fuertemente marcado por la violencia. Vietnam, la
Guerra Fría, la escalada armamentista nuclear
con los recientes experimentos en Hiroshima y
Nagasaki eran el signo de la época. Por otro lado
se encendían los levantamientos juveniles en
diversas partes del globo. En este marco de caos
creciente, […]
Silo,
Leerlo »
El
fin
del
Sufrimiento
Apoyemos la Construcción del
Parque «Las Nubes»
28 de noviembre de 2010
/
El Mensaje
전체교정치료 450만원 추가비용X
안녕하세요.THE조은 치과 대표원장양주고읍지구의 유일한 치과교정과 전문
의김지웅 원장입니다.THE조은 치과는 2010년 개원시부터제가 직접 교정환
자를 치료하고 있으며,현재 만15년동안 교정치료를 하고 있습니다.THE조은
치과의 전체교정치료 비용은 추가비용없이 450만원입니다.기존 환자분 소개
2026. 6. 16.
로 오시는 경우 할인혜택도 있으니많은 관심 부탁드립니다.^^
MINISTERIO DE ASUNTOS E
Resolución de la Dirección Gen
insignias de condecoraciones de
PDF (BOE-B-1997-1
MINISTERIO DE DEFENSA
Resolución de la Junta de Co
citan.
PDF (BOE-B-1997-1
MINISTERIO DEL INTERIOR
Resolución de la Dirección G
★ ★ ★ ★ ★
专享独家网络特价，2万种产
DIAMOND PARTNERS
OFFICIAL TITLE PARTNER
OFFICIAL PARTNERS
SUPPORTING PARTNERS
★ ★ ★ ★ ★
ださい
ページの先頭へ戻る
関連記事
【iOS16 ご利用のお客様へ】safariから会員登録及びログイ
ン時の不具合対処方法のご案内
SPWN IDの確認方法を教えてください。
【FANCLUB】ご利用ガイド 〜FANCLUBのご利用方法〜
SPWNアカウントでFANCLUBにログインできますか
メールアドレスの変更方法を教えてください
★ ★ ★ ★ ★
Scan the material for the word "THE조은". Return every line where it is found.

안녕하세요.THE조은 치과 대표원장양주고읍지구의 유일한 치과교정과 전문
의김지웅 원장입니다.THE조은 치과는 2010년 개원시부터제가 직접 교정환
자를 치료하고 있으며,현재 만15년동안 교정치료를 하고 있습니다.THE조은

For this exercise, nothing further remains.